Velocities of pulsars and neutrino oscillations

Abstract

Neutrino oscillations, biased by the magnetic field, alter the shape of the neutrinosphere in a cooling protoneutron star emerging from the supernova collapse. The resulting anisotropy in the momentum of outgoing neutrinos can be the origin of the observed proper motions of pulsars.

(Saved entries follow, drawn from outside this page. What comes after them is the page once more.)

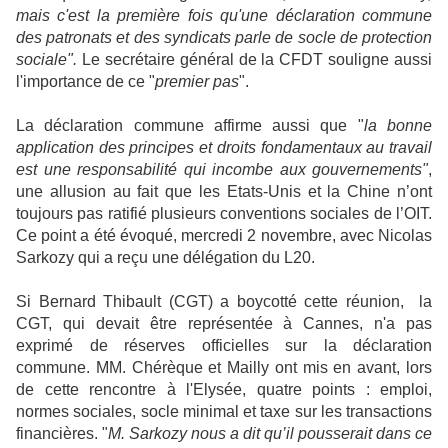
mais c'est la première fois qu'une déclaration commune
des patronats et des syndicats parle de socle de protection
sociale".
Le secrétaire général de la CFDT souligne aussi
l'importance de ce "
premier pas
".
La déclaration commune affirme aussi que "
la bonne
application des principes et droits
fondamentaux au travail
est une responsabilité qui incombe aux gouvernements"
,
une allusion au fait que les Etats-Unis et la Chine n’ont
toujours pas ratifié plusieurs conventions sociales de l’OIT.
Ce point a été évoqué, mercredi 2 novembre, avec Nicolas
Sarkozy qui a reçu une délégation du L20.
Si Bernard Thibault (CGT) a boycotté cette réunion, la
CGT, qui devait être représentée à Cannes, n'a pas
exprimé de réserves officielles sur la déclaration
commune. MM. Chérèque et Mailly ont mis en avant, lors
de cette rencontre à l'Elysée, quatre points : emploi,
normes sociales, socle minimal et taxe sur les transactions
financières. "
M. Sarkozy nous a dit qu’il
pousserait dans ce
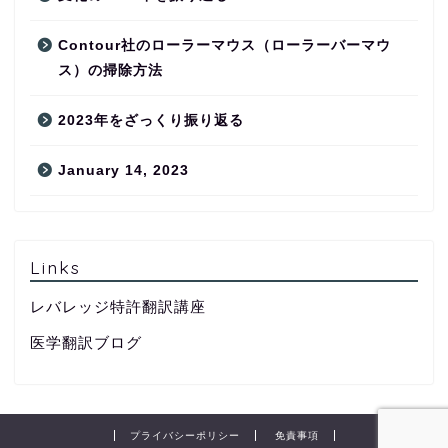
Contour社のローラーマウス（ローラーバーマウ
ス）の掃除方法
2023年をざっくり振り返る
January 14, 2023
Links
レバレッジ特許翻訳講座
医学翻訳ブログ
プライバシーポリシー
免責事項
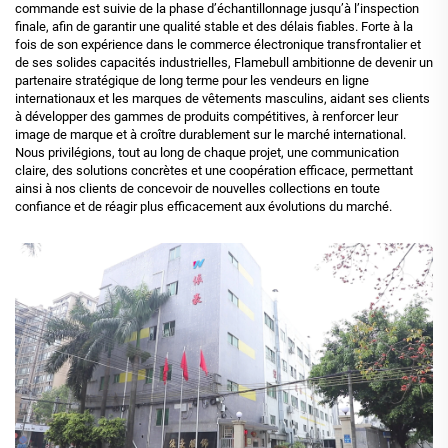
commande est suivie de la phase d’échantillonnage jusqu’à l’inspection
finale, afin de garantir une qualité stable et des délais fiables. Forte à la
fois de son expérience dans le commerce électronique transfrontalier et
de ses solides capacités industrielles, Flamebull ambitionne de devenir un
partenaire stratégique de long terme pour les vendeurs en ligne
internationaux et les marques de vêtements masculins, aidant ses clients
à développer des gammes de produits compétitives, à renforcer leur
image de marque et à croître durablement sur le marché international.
Nous privilégions, tout au long de chaque projet, une communication
claire, des solutions concrètes et une coopération efficace, permettant
ainsi à nos clients de concevoir de nouvelles collections en toute
confiance et de réagir plus efficacement aux évolutions du marché.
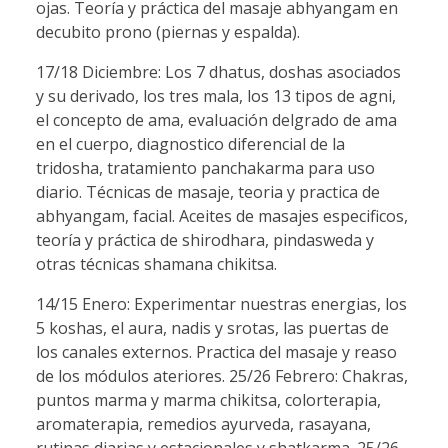
ojas. Teoría y práctica del masaje abhyangam en
decubito prono (piernas y espalda).
17/18 Diciembre: Los 7 dhatus, doshas asociados
y su derivado, los tres mala, los 13 tipos de agni,
el concepto de ama, evaluación delgrado de ama
en el cuerpo, diagnostico diferencial de la
tridosha, tratamiento panchakarma para uso
diario. Técnicas de masaje, teoria y practica de
abhyangam, facial. Aceites de masajes especificos,
teoría y práctica de shirodhara, pindasweda y
otras técnicas shamana chikitsa.
14/15 Enero: Experimentar nuestras energias, los
5 koshas, el aura, nadis y srotas, las puertas de
los canales externos. Practica del masaje y reaso
de los módulos ateriores. 25/26 Febrero: Chakras,
puntos marma y marma chikitsa, colorterapia,
aromaterapia, remedios ayurveda, rasayana,
rutinas diarias y estacionales y shatkarma. 25/26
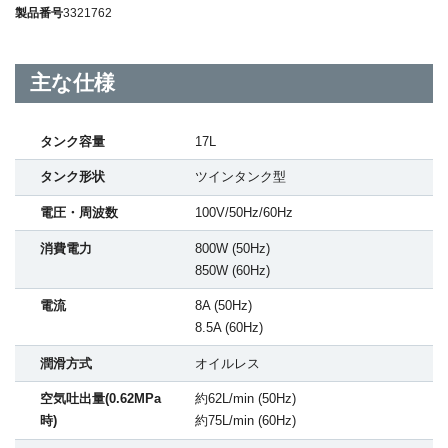
製品番号
3321762
主な仕様
タンク容量
17L
タンク形状
ツインタンク型
電圧・周波数
100V/50Hz/60Hz
消費電力
800W (50Hz)
850W (60Hz)
電流
8A (50Hz)
8.5A (60Hz)
潤滑方式
オイルレス
空気吐出量(0.62MPa
約62L/min (50Hz)
時)
約75L/min (60Hz)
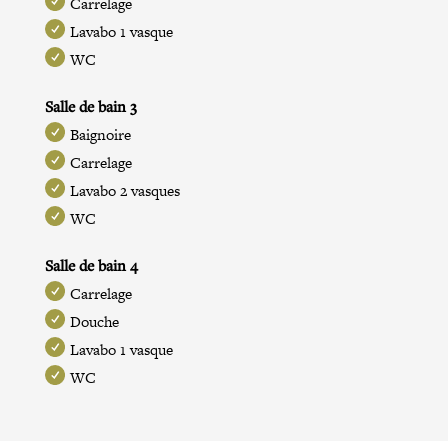
Carrelage
Lavabo 1 vasque
WC
Salle de bain 3
Baignoire
Carrelage
Lavabo 2 vasques
WC
Salle de bain 4
Carrelage
Douche
Lavabo 1 vasque
WC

The connection between the pulsars velocities and neutrino oscillations results in a prediction for the tau neutrino mass of order 100 eV.

Figures (1)

• Figure 1: If the resonant oscillation $\nu_\tau \rightarrow \nu_e$ takes place between the electron neutrinosphere, $S_e$, and that of $\nu_\mu, \nu_{\tau}, \bar{\nu}_\mu, \bar{\nu}_{\tau}$ and $\bar{\nu}_e$, $S_\mu$, then the effective$\tau$-neutrinosphere coincides with the surface of resonance, $S^{({\rm eff})}_\tau$. The latter is affected by the magnetic field. Therefore, the $\tau$-neutrinos emitted in different directions come from the regions of different temperatures. The resulting anisotropy in the momentum of the outgoing neutrinos can be the origin of the pulsar "kick" velocity, whose magnitude depends on the magnetic field.